This draft guidance is intended to assist those sponsors of new drug applications (NDAs), biologics license applications (BLAs) for therapeutic biologics, and supplements to such applications who are planning to conduct clinical studies in pediatric populations.
Effectiveness, safety, or dose-finding studies in pediatric patients involve gathering clinical pharmacology information, such as information regarding a product’s pharmacokinetics and pharmacodynamics pertaining to dose selection and individualization. This guidance addresses general clinical pharmacology considerations for conducting studies so that the dosing and safety information for drugs and biologic products in pediatric populations can be sufficiently characterized, leading to well-designed trials to evaluate effectiveness.
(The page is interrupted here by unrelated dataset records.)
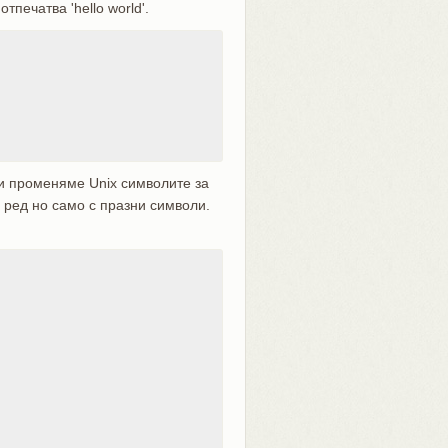
печатва 'hello world'.
и променяме Unix символите за
 ред но само с празни символи.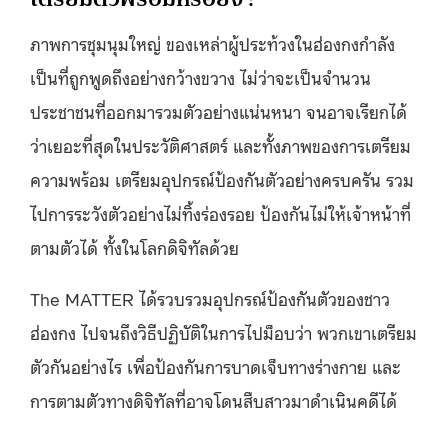
ภาพการชุมนุมใหญ่ ของเหล่าผู้ประท้วงในฮ่องกงกำลัง
เป็นที่ถูกพูดถึงอย่างกว้างขวาง ไม่ว่าจะเป็นจำนวน
ประชาชนที่ออกมารวมตัวอย่างแน่นหนา จนอาจเรียกได้
ว่าเยอะที่สุดในประวัติศาสตร์ และทั้งภาพของการเตรียม
ความพร้อม เตรียมอุปกรณ์ป้องกันตัวอย่างครบครัน รวม
ไปการระวังตัวอย่างไม่ทิ้งร่องรอย ป้องกันไม่ให้เจ้าหน้าที่
ตามตัวได้ ทั้งในโลกดิจิทัลด้วย
The MATTER ได้รวบรวมอุปกรณ์ป้องกันตัวของชาว
ฮ่องกง ไปจนถึงวิธีปฏิบัติในการไปม็อบว่า พวกเขาเตรียม
ตัวกันอย่างไร เพื่อป้องกันการบาดเจ็บทางร่างกาย และ
การตามตัวทางดิจิทัลที่อาจโดนสืบสาวมาดำเนินคดีได้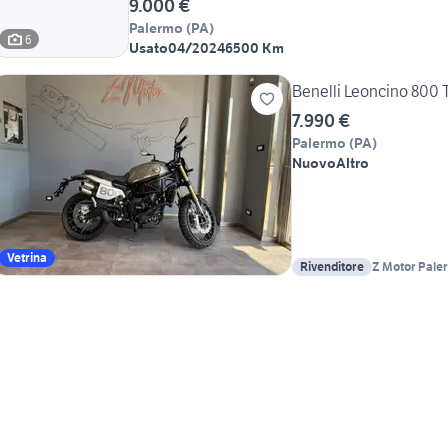
9.000 €
Palermo
(
PA
)
6
Usato
04/2024
6500 Km
Benelli Leoncino 800 T
7.990 €
Palermo
(
PA
)
Nuovo
Altro
Vetrina
Rivenditore
Z Motor Pale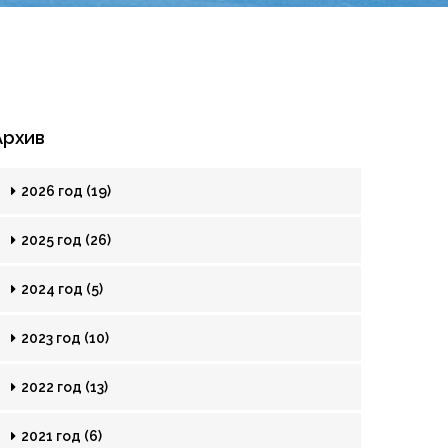
Архив
2026 год (19)
2025 год (26)
2024 год (5)
2023 год (10)
2022 год (13)
2021 год (6)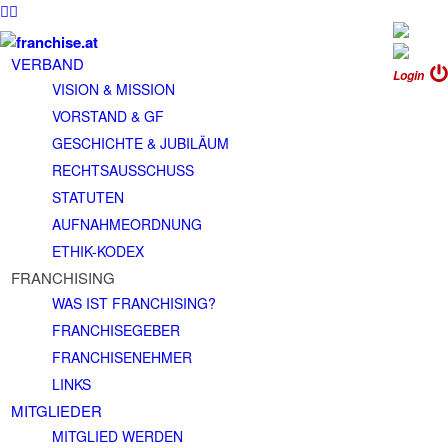
VERBAND
Login
VISION & MISSION
VORSTAND & GF
GESCHICHTE & JUBILÄUM
RECHTSAUSSCHUSS
STATUTEN
AUFNAHMEORDNUNG
ETHIK-KODEX
FRANCHISING
WAS IST FRANCHISING?
FRANCHISEGEBER
FRANCHISENEHMER
LINKS
MITGLIEDER
MITGLIED WERDEN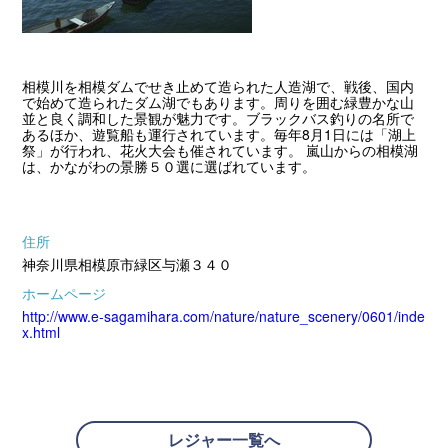
相模川を相模ダムでせき止めて造られた人造湖で、戦後、国内
で始めて造られたダム湖でもあります。周りを囲む緑豊かな山
並と良く調和した景観が魅力です。ブラックバス釣りの名所で
あるほか、遊覧船も運行されています。毎年8月1日には「湖上
祭」が行われ、花火大会も催されています。 嵐山からの相模湖
は、かながわの景勝５０選に選ばれています。
住所
神奈川県相模原市緑区与瀬３４０
ホームページ
http://www.e-sagamihara.com/nature/nature_scenery/0601/inde
x.html
レジャー一覧へ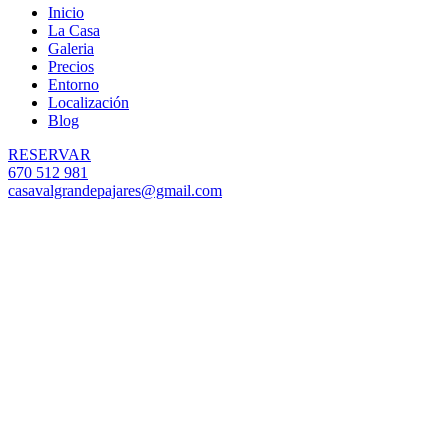
Inicio
La Casa
Galeria
Precios
Entorno
Localización
Blog
RESERVAR
670 512 981
casavalgrandepajares@gmail.com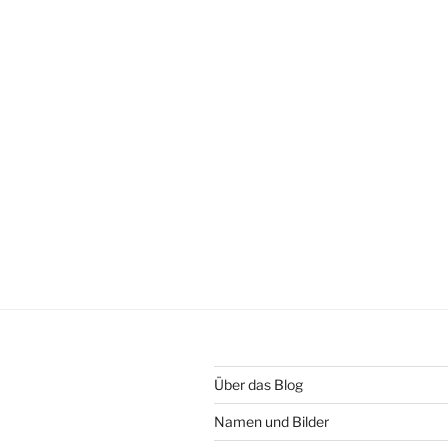
Über das Blog
Namen und Bilder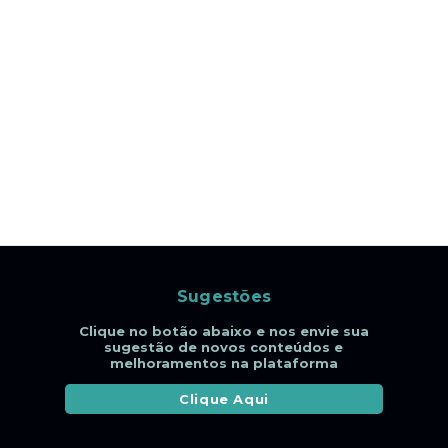
Sugestões
Clique no botão abaixo e nos envie sua
sugestão de novos conteúdos e
melhoramentos na plataforma
Clique Aqui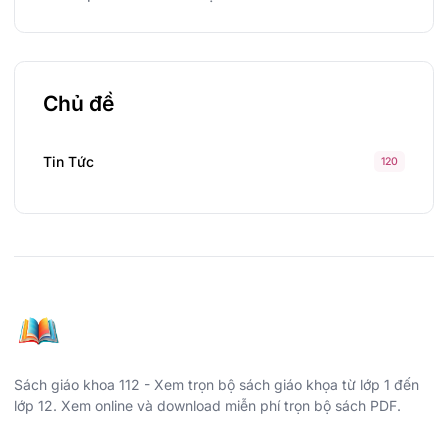
Chủ đề
Tin Tức
120
Sách giáo khoa 112 - Xem trọn bộ sách giáo khọa từ lớp 1 đến
lớp 12. Xem online và download miễn phí trọn bộ sách PDF.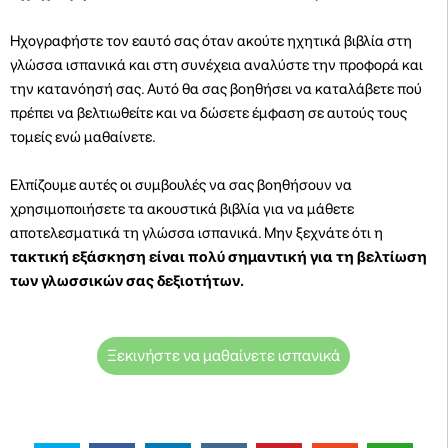
Ηχογραφήστε τον εαυτό σας όταν ακούτε ηχητικά βιβλία στη
γλώσσα ισπανικά και στη συνέχεια αναλύστε την προφορά και
την κατανόησή σας. Αυτό θα σας βοηθήσει να καταλάβετε πού
πρέπει να βελτιωθείτε και να δώσετε έμφαση σε αυτούς τους
τομείς ενώ μαθαίνετε.
Ελπίζουμε αυτές οι συμβουλές να σας βοηθήσουν να
χρησιμοποιήσετε τα ακουστικά βιβλία για να μάθετε
αποτελεσματικά τη γλώσσα ισπανικά. Μην ξεχνάτε ότι η
τακτική εξάσκηση είναι πολύ σημαντική για τη βελτίωση
των γλωσσικών σας δεξιοτήτων.
Ξεκινήστε να μαθαίνετε ισπανικά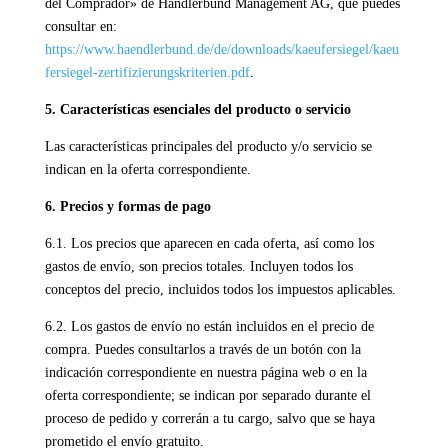
del Comprador» de Händlerbund Management AG, que puedes
consultar en:
https://www.haendlerbund.de/de/downloads/kaeufersiegel/kaeu
fersiegel-zertifizierungskriterien.pdf
.
5. Características esenciales del producto o servicio
Las características principales del producto y/o servicio se
indican en la oferta correspondiente.
6. Precios y formas de pago
6.1. Los precios que aparecen en cada oferta, así como los
gastos de envío, son precios totales. Incluyen todos los
conceptos del precio, incluidos todos los impuestos aplicables.
6.2. Los gastos de envío no están incluidos en el precio de
compra. Puedes consultarlos a través de un botón con la
indicación correspondiente en nuestra página web o en la
oferta correspondiente; se indican por separado durante el
proceso de pedido y correrán a tu cargo, salvo que se haya
prometido el envío gratuito.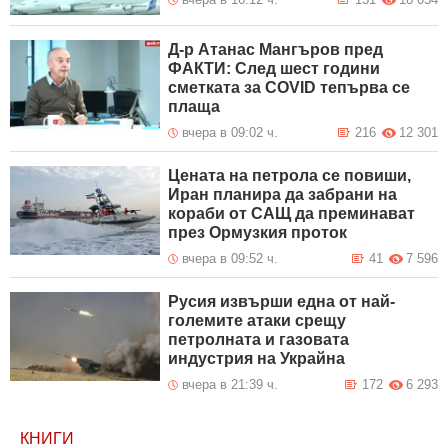
Д-р Атанас Мангъров пред
ФАКТИ: След шест години
сметката за COVID тепърва се
плаща
вчера в 09:02 ч.
216
12 301
Цената на петрола се повиши,
Иран планира да забрани на
кораби от САЩ да преминават
през Ормузкия проток
вчера в 09:52 ч.
41
7 596
Русия извърши една от най-
големите атаки срещу
петролната и газовата
индустрия на Украйна
вчера в 21:39 ч.
172
6 293
КНИГИ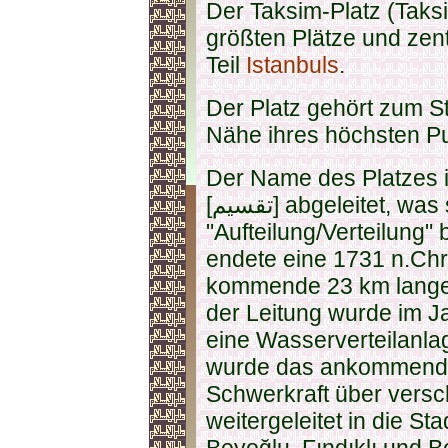
Der Taksim-Platz (Taksi
größten Plätze und zen
Teil
Istanbuls
.
Der Platz gehört zum Sta
Nähe ihres höchsten P
Der Name des Platzes 
[تقسيم] abgeleitet, was so viel wie
"Aufteilung/Verteilung"
endete eine 1731 n.Chr
kommende 23 km lange
der Leitung wurde im J
eine Wasserverteilanlag
wurde das ankommende
Schwerkraft über vers
weitergeleitet in die St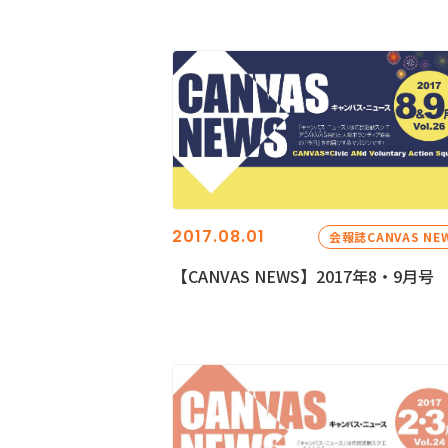
2017.08.01
会報誌CANVAS NE
【CANVAS NEWS】2017年8・9月号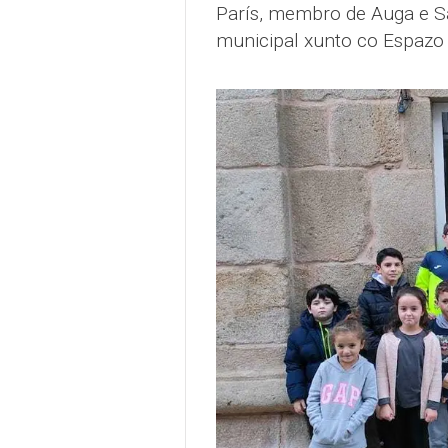
París, membro de Auga e Sa
municipal xunto co Espazo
In general, this draft guidance focuses on the clinical pharmacology information (e.g., exposure-response, pharmacokinetics, and pharmacodynamics) that supports findings of effectiveness and safety and helps identify appropriate doses in pediatric populations. This guidance also describes the use of quantitative approaches (i.e., pharmacometrics) to employ disease and exposure-response knowledge from relevant prior clinical studies to design and evaluate future pediatric studies. The guidance does not describe: (1) standards for approval of drug and biological products in the pediatric population, (2) criteria to allow a determination that the course of a
disease and the effects of a drug or a biologic are the same in adults and pediatric populations, or (3) clinical pharmacology studies for vaccine therapy, blood products, or other products not regulated by the Center for Drug Evaluation and Research.